The next day, Benson makes Starr his assistant to ward off Hennes. Bigman receives his references from Hennes and takes his leave but returns that night to the farm to meet Starr and tells him he recognized him as belonging to the Council (whose members are publicly listed, though they try to minimize publicity).

Starr tells Bigman that he believes in Benson's Martians, and that the crevasse into which Griswold fell is an entrance to their caverns. Starr descends into the crevasse and is captured by Martian aliens — disembodied intelligences curious about the Earthmen on the surface. They know nothing of the poisoned food – although, according to them, any organic Martian matter is poison for Earthmen. They give Starr the name "Space Ranger" and present him with an immaterial mask producing a personal force field that can protect and disguise him.

Starr uses the mask to shield himself from a Martian dust storm as he returns to Makian's farm, where he is questioned on how he survived the storm and answers that he was rescued by a masked man called the Space Ranger. Benson tells him the farm owners have received an extortion letter from the poisoner, threatening to a thousandfold increase of poisoned food unless they sell out to him within 36 hours.

After again trying to kill Starr, Hennes accuses Starr of being the poisoner. Bigman enters, having brought Dr. Silvers of the Council, who announces that the government has declared an emergency and that the Council will take control of all farms on Mars. If the mystery is not solved, all Martian food exports to Earth will stop, forcing food rationing.
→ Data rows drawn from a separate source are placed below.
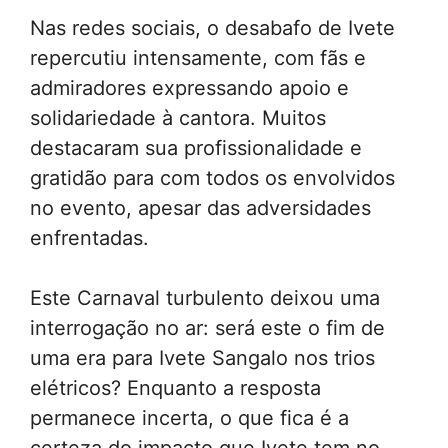
Nas redes sociais, o desabafo de Ivete
repercutiu intensamente, com fãs e
admiradores expressando apoio e
solidariedade à cantora. Muitos
destacaram sua profissionalidade e
gratidão para com todos os envolvidos
no evento, apesar das adversidades
enfrentadas.
Este Carnaval turbulento deixou uma
interrogação no ar: será este o fim de
uma era para Ivete Sangalo nos trios
elétricos? Enquanto a resposta
permanece incerta, o que fica é a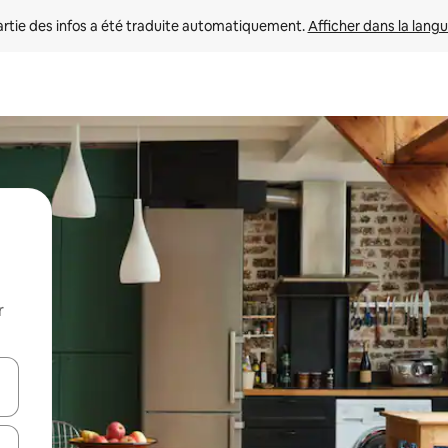
rtie des infos a été traduite automatiquement. 
Afficher dans la langu
r
utilisant les flèches vers le haut et vers le bas, ou en appuyant dessus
Disguised by his Martian mask, Starr confronts Hennes, who blinds himself firing a blaster at the protective field. Starr searches Hennes and finds incriminating evidence. The next day, at a meeting with Silvers, Makian, Hennes and Benson, Starr appears as the Space Ranger. He reveals that it was Benson who poisoned the food while pretending to take samples of it, while Hennes was his accomplice in contact with criminal syndicates in the Asteroid Belt; the distraught Benson confesses. Afterward, Bigman confides to Starr that despite the disguise, he recognized him by his black-and-white boots, too plain for any Martian.

==Analysis==

David Starr: Space Ranger is the only Asimov novel set on Mars. Asimov's Martian atmosphere is one-fifth as dense as Earth's and lacks oxygen. He does not mention the famous Martian canals.

==Reception==
Writing in The New York Times, Ellen Lewis Buell reported that Asimov "ingeniously combines mystery with science fiction, saying that "his inventiveness and use of picturesque details" were reminiscent of Robert A. Heinlein. Groff Conklin praised the novel as effective juvenile fare: "no romance, parlous little science, but endless imagination, exciting ideas and events." Astounding reviewer P. Schuyler Miller described it as "fast-moving space opera of a type we all know, with no particular regard for scientific plausibility."